EC plan to harmonize mobile termination

Matthew Howett/Ovum
11 Jul 2008

The European Commission (EC) recently outlined proposals for a significant departure from the way in which mobile call termination is currently regulated, with the aim of harmonizing the way wholesale charges are calculated.

By 2012 the EC wants termination rates to be based on a bottom-up long-run incremental cost (LRIC) cost model and to be symmetrical between operators. This shift in methodology represents a significant threat to the current level of mobile termination rates in Europe and the revenues operators get from them.

The EC's desire to create a common methodology stems from the problem of inconsistencies. Between the 27 member states of the EU, mobile termination charges vary wildly. According to our recently published interconnect benchmarks, it costs as little as €0.02 per (3.146 cents) minute in Cyprus to terminate a call whereas in Bulgaria it can cost as much €0.18 per minute. The EC believes such variations cannot be explained by national circumstances alone and rather are due to the way the costing methodology is implemented. To achieve more consistency the EC has detailed which costs can and can't be recovered when terminating a call.

Arguably it will be the new entrants that feel most of the pain. Currently many enjoy a higher call termination rate due to the relatively small volume of traffic terminated and their possible unequal spectrum allocation.

However, the EC believes these rate differentials have been enjoyed for too long and are not encouraging the new entrants to become efficient. It argues that as spectrum trading becomes possible late market entrants are in a position to obtain more/better spectrum.

To make such a statement may be premature, however. While in the long term spectrum trading could allow a rebalance, we have yet to see any significant activity either in the quantity or quality of spectrum being traded. In addition, those operators in possession of prime spectrum would have a strong incentive to hold onto it if it leaves them better placed than their competitors.

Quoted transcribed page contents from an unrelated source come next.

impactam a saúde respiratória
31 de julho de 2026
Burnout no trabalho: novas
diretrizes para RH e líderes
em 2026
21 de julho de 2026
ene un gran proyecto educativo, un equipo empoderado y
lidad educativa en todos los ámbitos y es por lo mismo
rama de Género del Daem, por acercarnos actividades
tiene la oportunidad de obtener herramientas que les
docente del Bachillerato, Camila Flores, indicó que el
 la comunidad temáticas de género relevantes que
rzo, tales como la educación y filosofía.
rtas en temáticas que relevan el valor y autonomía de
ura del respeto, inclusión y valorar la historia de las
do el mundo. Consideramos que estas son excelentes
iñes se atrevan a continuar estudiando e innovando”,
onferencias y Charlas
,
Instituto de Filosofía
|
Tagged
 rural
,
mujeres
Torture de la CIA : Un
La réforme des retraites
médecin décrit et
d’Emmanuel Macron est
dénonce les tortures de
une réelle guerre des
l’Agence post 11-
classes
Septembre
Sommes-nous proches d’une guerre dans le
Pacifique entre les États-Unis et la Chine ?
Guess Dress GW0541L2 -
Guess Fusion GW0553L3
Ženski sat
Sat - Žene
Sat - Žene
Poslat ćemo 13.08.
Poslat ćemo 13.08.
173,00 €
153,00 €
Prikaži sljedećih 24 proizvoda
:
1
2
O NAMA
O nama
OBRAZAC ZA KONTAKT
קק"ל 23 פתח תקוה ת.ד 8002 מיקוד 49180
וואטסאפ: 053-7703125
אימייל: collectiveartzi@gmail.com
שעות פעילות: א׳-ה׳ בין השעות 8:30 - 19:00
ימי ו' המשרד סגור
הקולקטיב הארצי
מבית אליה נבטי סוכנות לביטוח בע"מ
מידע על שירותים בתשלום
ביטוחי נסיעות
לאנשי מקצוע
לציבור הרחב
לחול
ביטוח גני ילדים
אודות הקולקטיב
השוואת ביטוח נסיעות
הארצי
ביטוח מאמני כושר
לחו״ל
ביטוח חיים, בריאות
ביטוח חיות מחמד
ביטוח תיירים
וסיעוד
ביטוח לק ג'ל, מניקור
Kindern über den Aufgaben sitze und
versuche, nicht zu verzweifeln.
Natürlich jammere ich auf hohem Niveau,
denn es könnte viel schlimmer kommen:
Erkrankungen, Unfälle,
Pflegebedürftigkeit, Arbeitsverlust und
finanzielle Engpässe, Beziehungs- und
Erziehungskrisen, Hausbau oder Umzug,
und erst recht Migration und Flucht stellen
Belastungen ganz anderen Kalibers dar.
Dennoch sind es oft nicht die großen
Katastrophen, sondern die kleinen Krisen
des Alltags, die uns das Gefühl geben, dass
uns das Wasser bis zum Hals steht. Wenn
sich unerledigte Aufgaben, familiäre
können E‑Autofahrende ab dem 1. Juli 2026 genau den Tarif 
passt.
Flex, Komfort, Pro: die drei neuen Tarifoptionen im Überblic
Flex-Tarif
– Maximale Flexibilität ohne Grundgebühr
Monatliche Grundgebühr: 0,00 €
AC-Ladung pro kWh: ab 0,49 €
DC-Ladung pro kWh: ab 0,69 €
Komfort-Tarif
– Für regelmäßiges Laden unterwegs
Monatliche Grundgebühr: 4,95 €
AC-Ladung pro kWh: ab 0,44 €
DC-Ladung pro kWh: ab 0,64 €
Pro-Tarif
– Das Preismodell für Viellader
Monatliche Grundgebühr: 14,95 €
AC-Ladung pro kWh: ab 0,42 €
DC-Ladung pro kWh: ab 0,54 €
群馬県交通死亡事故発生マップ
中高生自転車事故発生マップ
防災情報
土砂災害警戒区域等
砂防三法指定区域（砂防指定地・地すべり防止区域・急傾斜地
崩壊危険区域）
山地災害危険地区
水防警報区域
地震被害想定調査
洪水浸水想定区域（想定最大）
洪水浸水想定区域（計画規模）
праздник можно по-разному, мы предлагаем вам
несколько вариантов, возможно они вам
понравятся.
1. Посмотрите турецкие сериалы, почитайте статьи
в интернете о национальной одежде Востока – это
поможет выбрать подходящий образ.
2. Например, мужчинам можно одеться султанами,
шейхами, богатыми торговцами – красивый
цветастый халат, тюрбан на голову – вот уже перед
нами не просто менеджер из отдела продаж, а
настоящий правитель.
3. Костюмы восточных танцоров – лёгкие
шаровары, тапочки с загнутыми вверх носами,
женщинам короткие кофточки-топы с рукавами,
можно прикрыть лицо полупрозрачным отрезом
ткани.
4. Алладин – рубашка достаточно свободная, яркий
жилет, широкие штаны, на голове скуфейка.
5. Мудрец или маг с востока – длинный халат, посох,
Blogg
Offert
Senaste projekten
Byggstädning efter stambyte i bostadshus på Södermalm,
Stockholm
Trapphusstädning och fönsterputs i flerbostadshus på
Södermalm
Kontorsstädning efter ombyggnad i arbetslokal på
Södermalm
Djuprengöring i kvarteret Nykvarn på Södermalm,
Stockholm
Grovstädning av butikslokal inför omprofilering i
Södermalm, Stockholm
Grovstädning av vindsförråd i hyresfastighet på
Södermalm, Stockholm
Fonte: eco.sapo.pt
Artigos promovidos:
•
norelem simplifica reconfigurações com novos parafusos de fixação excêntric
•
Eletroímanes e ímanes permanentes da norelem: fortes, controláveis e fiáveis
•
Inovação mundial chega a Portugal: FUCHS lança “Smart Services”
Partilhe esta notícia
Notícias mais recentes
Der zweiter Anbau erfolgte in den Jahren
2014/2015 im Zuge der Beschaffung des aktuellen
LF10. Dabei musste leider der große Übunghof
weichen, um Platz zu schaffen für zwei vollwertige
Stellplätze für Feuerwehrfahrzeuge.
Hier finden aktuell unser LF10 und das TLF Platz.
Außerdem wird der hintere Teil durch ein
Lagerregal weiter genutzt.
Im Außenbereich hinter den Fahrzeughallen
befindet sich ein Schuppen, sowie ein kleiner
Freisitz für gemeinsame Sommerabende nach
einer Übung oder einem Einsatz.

Although not dealt with explicitly in this consultation, there has also been a lot of news about a movement away from the current system of mobile termination to "bill and keep". In our view, given the current high level of termination charges, it is unlikely that this will happen anytime soon.

Rather, these proposals from the EC should be seen as an attempt to first level the playing field so that operators are in a position in three to five years' time that will allow them to decide if they would prefer such a system. Such a decision can't come from the EC.

Once operators have had time to fully digest the proposals and their implications, you can expect strong lobbying to commence. Given the style we have become used to from Viviane Reding (EC commissioner for telecoms), there is almost certainly room for compromise. It is now up to the operators to find those points on which she is prepared to concede; they have until 3 September 2008.